Since I am seeing $\hat{f}$, does this mean that we are talking about an estimator? I also did not understand the formula. I am not sure about the switch from $m$ to $n$, I just assume that they are the same thing.
Any insights would be appreciated.
Yes, $\hat f$ is an estimator. But what it estimates is not a scalar quantity, or even a vector-valued parameter. Rather, it is an estimator of a function. The particular function being estimated is the true underlying probability density from which the sample was presumed to have been drawn. As such, it is what we would characterize as a nonparametric estimator: the distribution need not be a member of any particular parametric family.

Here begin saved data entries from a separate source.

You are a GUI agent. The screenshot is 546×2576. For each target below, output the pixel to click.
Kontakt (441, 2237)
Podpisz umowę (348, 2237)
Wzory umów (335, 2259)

The meaning of $\hat f$ is that you choose an "origin" $x_0$, and then partition the entire real line at points $$\{\ldots, x_0 - 2h, x_0 - h, x_0, x_0 + h, x_0 + 2h, \ldots\}.$$ Then you take your sample $(X_1, X_2, \ldots, X_n)$ containing a total of $n$ observations, and for each interval (called "bin") in your partition, you count the number of observations that fall into that interval/bin. Of course, many of these bins will not have any observations. But for those that do, you keep a tally. Then you divide the tallies by the product of the total number of observations and the width of the bin $h$. This gives you the height of the histogram in each bin.
Here is a concrete example. I will choose $x_0 = 0.5$, $h = 2$, and my sample is $$\{3, 7, 2, 1, 0, 5, 10, 3, 2, 4\}.$$ Then $n = 10$. My partition looks like this: $$\{\ldots, -1.5, 0.5, 2.5, 4.5, 6.5, 8.5, 10.5, \ldots \},$$ where I have kept only those endpoints that "cover" my data, because my smallest observation is $0$ and my largest is $10$.
Now I count: In $[-1.5, 0.5)$, there is one observation in my sample that falls in between. In $[0.5, 2.5)$, there are $3$ observations. And so forth. (It helps to sort the observations first.) The result is $(1, 3, 3, 1, 1, 1)$. So my histogram/density estimator is $$\hat f = \begin{cases} 0 & x < -1.5 \\ \frac{1}{20} & -1.5 \le x < 0.5 \\ \frac{3}{20} & 0.5 \le x < 4.5 \\ \frac{1}{20} & 4.5 \le x < 10.5 \\ 0 & 10.5 \le x. \end{cases}$$ This is a step function, and it has the property that it integrates to $1$, thus it is a true density function.
In practice, the more observations $n$ you have in your sample, and the narrower your bin width $h$, the more that the density estimator $\hat f$ will approach the "true" underlying density.